Istanbul (nex) – Noch nie in der Geschichte der Türkischen Republik hat es so viele Sanierungen und Instandsetzungen von Gotteshäusern der Minderheiten gegeben, wie in der Regierungszeit der vom türkischen Präsidenten Recep Tayyip Erdogan gegründeten islamisch-konservativen AKP. Der Bürgermeister des Istanbuler Stadtteils Bakirköy, Bülent Kerimoglu, gab in dieser Woche nach einem Treffen mit dem Oberhaupt der syrisch-orthodoxen Kirche in der Türkei, Metropolit Yusuf Cetin, zudem auch den baldigen Baustart der ersten neuen Kirche in Istanbul seit der Republiksgründung im Jahre 1923 bekannt. Wie „katholisch.de“ berichtet, habe sich die Lage religiöser Minderheiten in der Türkei erst mit der Regierungsübernahme der AKP gebessert. Wie „katholisch.de“ weiter berichtet, soll der Bau Ende Februar beginnen und rund zwei Jahre dauern. Die Kirche soll Platz für rund 700 Personen bieten; zu ihrem Gebiet sollen auch ein Parkplatz und ein Café gehören. Zwar gibt es bereits eine syrisch-orthodoxe Kirche im Stadtteil Beyoglu; sie ist aber weit entfernt von den Wohngebieten der meisten syrisch-orthodoxen Christen.
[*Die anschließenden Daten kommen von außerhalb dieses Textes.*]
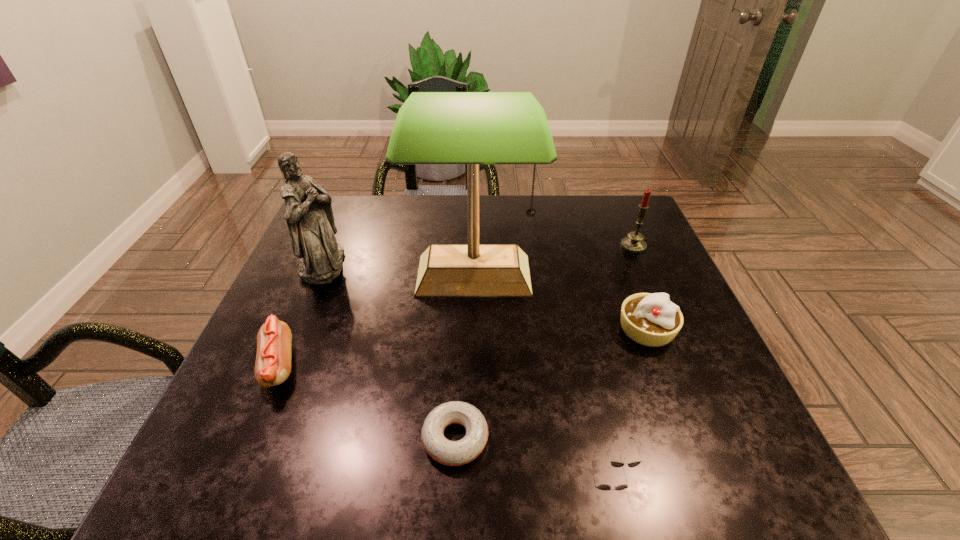 The width and height of the screenshot is (960, 540). In order to click on vacant region located on the front of the candle in this screenshot , I will do `click(656, 298)`.

Find the location of a particular element. The image size is (960, 540). vacant area located 0.180m on the back of the fourth tallest object is located at coordinates (620, 260).

Identify the location of vacant region located on the back of the sausage. pyautogui.click(x=335, y=231).

This screenshot has height=540, width=960. I want to click on free space located 0.090m on the back of the doughnut, so click(459, 369).

You are a GUI agent. You are given a task and a screenshot of the screen. Output one action in this format:
    pyautogui.click(x=<x>, y=<y>)
    Task: Click on the object situated at the far edge
    The height and width of the screenshot is (540, 960).
    Given the screenshot: What is the action you would take?
    pyautogui.click(x=633, y=243)

You are a GUI agent. You are given a task and a screenshot of the screen. Output one action in this format:
    pyautogui.click(x=<x>, y=<y>)
    Task: Click on the sunglasses that is at the near edge
    The width and height of the screenshot is (960, 540).
    Given the screenshot: What is the action you would take?
    pyautogui.click(x=617, y=464)

You are a GUI agent. You are given a task and a screenshot of the screen. Output one action in this format:
    pyautogui.click(x=<x>, y=<y>)
    Task: Click on the doughnut positioned at the near edge
    
    Given the screenshot: What is the action you would take?
    pyautogui.click(x=451, y=453)

Find the location of `figurine present at the left edge`. figurine present at the left edge is located at coordinates (309, 215).

Locate an element on the screen. sausage present at the left edge is located at coordinates (273, 359).

Find the location of a particular element. Image resolution: width=960 pixels, height=540 pixels. candle that is at the right edge is located at coordinates (633, 243). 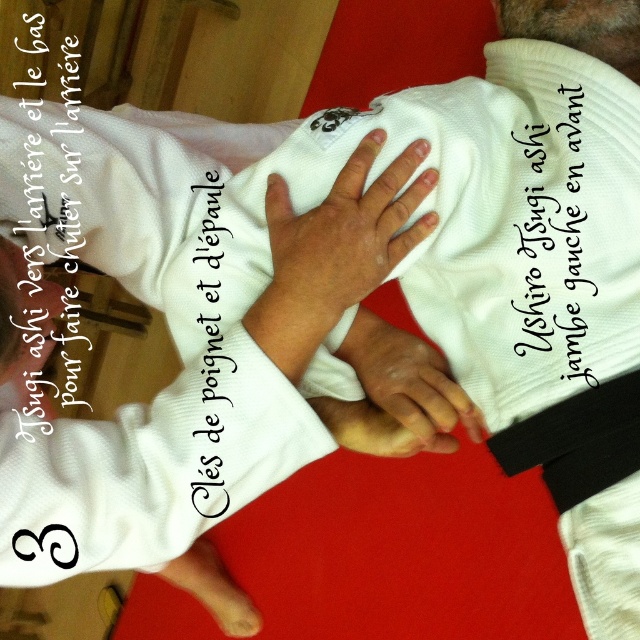 What are the coordinates of the white ribbed robe at center in the image?

The white ribbed robe at center is located at coordinates point (173, 337).

You are a martial arts instructor observing a Judo technique called Ushiro Tsugi Ashi. You notice two objects at the center of the image. What is the relationship between the white ribbed robe at center and the black paper text at center in terms of size?

The white ribbed robe at center is larger in size than the black paper text at center.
Bakirkoy liegt in der Nähe des Atatürk-Flughafens auf europäischer Seite, berichtet „katholisch.de“. Sanierungsprojekte der Türkei unter Erdogan Die Große Synagoge in der westtürkischen Provinz Edirne, die griechisch-orthodoxe Aya Nikola Kirche in der Provinz Canakkale, eine syrisch-katholische Kirche in der südosttürkischen Provinz Hatay, die armenischen Kirchen in den Provinzen Diyarbakir und Gaziantep, die griechisch-orthodoxen Kirchen Taksiyarhis in der westtürkischen Provinz Balikesir und Aya Yorgi in Istanbul und die bulgarisch-orthodoxe Kirche Sankt Stefan in Istanbul sind einige der fertiggestellten Restaurierungsprojekte der türkischen Regierung. 2017 eröffnete in der Sonnenmetropole Antalya zudem eine weitere evangelische Kirche mit einem Gebetsraum für 220 Gläubige, einem Restaurant, Räumlichkeiten für Kinderbetreuung und einer Bibliothek für Christen.
(Foto: Screenshot/ayvalikholyspring.com)
Neue Cemhäuser Zwischen 80 und 90 Prozent aller Cemhäuser – den Gottesdienststätten der Aleviten – etwa, seien in den vergangenen Jahren errichtet worden. Das Justizministerium kündigte 2016 seinerseits an, einen Rat einzuberufen, der Meinungen und Vorschläge aus der alevitischen Community einholen soll. Sanierungen armenischer Kirchen Der Erzbischof des armenischen Patriarchats in der Türkei, Zakeos Ohanyan, bedankte sich in seiner Predigt bei den zuständigen Behörden für die Sanierung und Wiederinstandsetzung der historischen Kirche „Surp Krikor Lusarovic“ in der anatolischen Stadt Kayseri. Ohanyan: „Wir beten mit unseren muslimischen Schwestern und Brüdern zu Gott, dass in unserem Land und in der ganzen Welt der Frieden herrscht.“ Eiserne Kirche in Istanbul Die bulgarisch-orthodoxe Kirche Sankt Stefan ist die einzige vollständig erhaltene eiserne Kirche der Welt – eisern, weil als Baumaterial hauptsächlich Gusseisen verwendet wurde. Erdogan habe die Restaurierung auf die Bitte der bulgarischen Minderheit in der Stadt initiiert, sagte Wassil Liaze, Präsident der Bulgarisch-Orthodoxen Kirchenstiftung, gegenüber der Nachrichtenagentur Anadolu: „Er [Erdogan] half uns damals schon, als er noch Istanbuler Bürgermeister war. Und wir sind auch Nachbarn. Er kommt aus Kasimpasa, wir sind aus Balat. Wir haben ihn vor etwa acht-neun Jahren gefragt, und er hat die Restaurierung der Kirche angeordnet.“

Die Restaurierung erfolgte nach dem Reziprozitätsprinzip zwischen den beiden Staaten: Die bulgarische Regierung genehmigte den Wiederaufbau der Dschumaja-Moschee (Freitagsmoschee) in der zweitgrößten Stadt des Landes Plowdiw. Die türkische Regierung ihrerseits ermöglichte die Restaurierung der Eisernen Kirche. Es gibt weltweit lediglich in Argentinien, Österreich und der Türkei drei vorgefertigte Eiserne Kirchen.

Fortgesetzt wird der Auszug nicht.